Cabernet Sauvignon

Cabernet Sauvignon

Cabernet Sauvignon 2000 1335 Cantenac Brown

Chateau Cantenac Brown, Grand Cru Classé from 1855, in Margaux was founded 200 years ago by a Scottish John Lewis Brown. Recognizable by its spectacular Tudor-style chateau, Cantenac Brown is still family owned today and has announced the construction of a new, unique winery made entirely of raw earth.

Cabernet Sauvignon is one of the grape varieties at the heart of the Château Cantenac Brown grand vin blend. However, do you know the background of this grape variety? In this article, we propose to discover the formidable history of this grape variety which reigns on the plateaus of Cantenac and Margaux; within which it sublimates the expression of the soil.

Origins of the Cabernet Sauvignon

For a long time, the origins of Cabernet Sauvignon were difficult to find. Indeed, the etymological variations of the different accounts of the time made its identification difficult by being named “petite vidure”. The first mention of the term “Cabernet Sauvignon” dates back to 1783 by the Intendant Dupré de Saint-Maur, in Pauillac.

At the end of the 1990s, researchers discovered the origin of this grape variety. As its name indicates, it comes from a cross between Cabernet Franc, a black grape variety, and Sauvignon Blanc. This crossing would have appeared randomly in the 17th century. If this origin was suspected for a long time, because of the etymological dimension of the grape variety and its organoleptic qualities, the confirmation of this one traces the geneaology of this king of Margaux’s terroirs.

Recognizing Cabernet Sauvignon

Recognizing Cabernet Sauvignon is a challenge that is carried out in two places: in the vineyard and in the glass. In the following article, we give you all the clues to recognize this grape variety.

Recognize this variety in the vineyard

This globally cultivated grape variety is recognizable by many characteristic features. Among these are its leaves with a thick down, a U-shaped petiolar sinus and deep lateral sinuses that form five globes. The bunches are of medium size and the grains small and tight.

Moreover, this variety resists well to diseases and different climatic hazards. This explains why, in Bordeaux, it is often the last grape variety to be harvested. If you go for a walk in the vineyards or take advantage of the harvest to visit Château Cantenac Brown, there is a good chance that you will pass by magnificent Cabernet Sauvignon vines.

Recognizing Cabernet Sauvignon in the glass

Cabernet Sauvignon is recognizable among the other grape varieties by the freshness and quality of the tannins it brings. These qualities make it perfect in the blends of the Médoc’s great wines, along with Merlot and Cabernet Franc. Indeed, this grape variety is always vinified as a blend.

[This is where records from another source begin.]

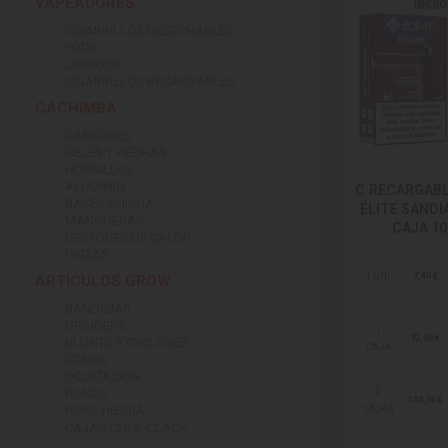
VAPEADORES
CIGARRILLOS DESECHABLES
PODS
LIQUIDOS
CIGARRILLOS RECARGABLES
CACHIMBA
CARBONES
GELES Y PIEDRAS
HORNILLOS
ALUMINIO
C.RECARGAB
BASES SHISHA
ÉLITE SANDI
MANGUERAS
CAJA 10
GESTORES DE CALOR
PINZAS
1 UNI.
7,40 €
ARTICULOS GROW
BANDEJAS
GRINDERS
1
72,00 €
BLUNTS Y CYCLONES
CAJA
CONOS
OCULTACION
BONGS
2
140,00 €
PIPAS HIERBA
CAJAS
CAJAS CLICK-CLACK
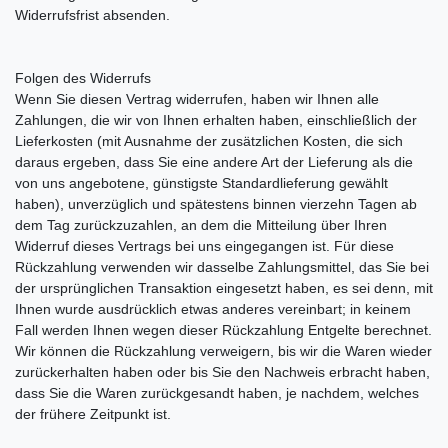
Widerrufsfrist absenden.
Folgen des Widerrufs
Wenn Sie diesen Vertrag widerrufen, haben wir Ihnen alle
Zahlungen, die wir von Ihnen erhalten haben, einschließlich der
Lieferkosten (mit Ausnahme der zusätzlichen Kosten, die sich
daraus ergeben, dass Sie eine andere Art der Lieferung als die
von uns angebotene, günstigste Standardlieferung gewählt
haben), unverzüglich und spätestens binnen vierzehn Tagen ab
dem Tag zurückzuzahlen, an dem die Mitteilung über Ihren
Widerruf dieses Vertrags bei uns eingegangen ist. Für diese
Rückzahlung verwenden wir dasselbe Zahlungsmittel, das Sie bei
der ursprünglichen Transaktion eingesetzt haben, es sei denn, mit
Ihnen wurde ausdrücklich etwas anderes vereinbart; in keinem
Fall werden Ihnen wegen dieser Rückzahlung Entgelte berechnet.
Wir können die Rückzahlung verweigern, bis wir die Waren wieder
zurückerhalten haben oder bis Sie den Nachweis erbracht haben,
dass Sie die Waren zurückgesandt haben, je nachdem, welches
der frühere Zeitpunkt ist.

Its freshness, especially on the finish, highlights red fruit and menthol notes. The vegetal side of Cabernet Sauvignon is sometimes described by notes of “green bell pepper”. While these are not considered a flaw, they need to be well balanced. This is one of the reasons why this variety is only used in blends.

Serving temperature of Cabernet Sauvignon

The serving temperature is a crucial component to ensure optimal wine enjoyment. In this sense, it is important to prepare the wine at the right temperature before serving it. For wines made from Cabernet Franc, as is the case in many of the 1855 Grand Cru Classé wines, the ideal serving temperature is between 14°C and 16°C. Indeed, these temperatures allow this grape variety to express its full potential while keeping a perfect balance between freshness and tannic load.

Food and wine pairing

The question of food and wine pairing is crucial to bring out all the qualities of this magnificent grape variety. The choice of a red meat is often excellent and will not disappoint you. You can thus continue your reading by discovering the pairings between wine and prime rib. Wines with this grape variety allow a perfect agreement with meats expressing a certain power. You will have no fear to serve it during your big lunches or dinners with a piece of meat.

Finally, Cabernet Sauvignon is a grape variety that increases tenfold the ageing potential of its wines. You will be able to keep your great wines for 10, 15, 20 years and even more without any difficulty. The tannins will progressively soften to give way to new aromas that will sublimate your different meals.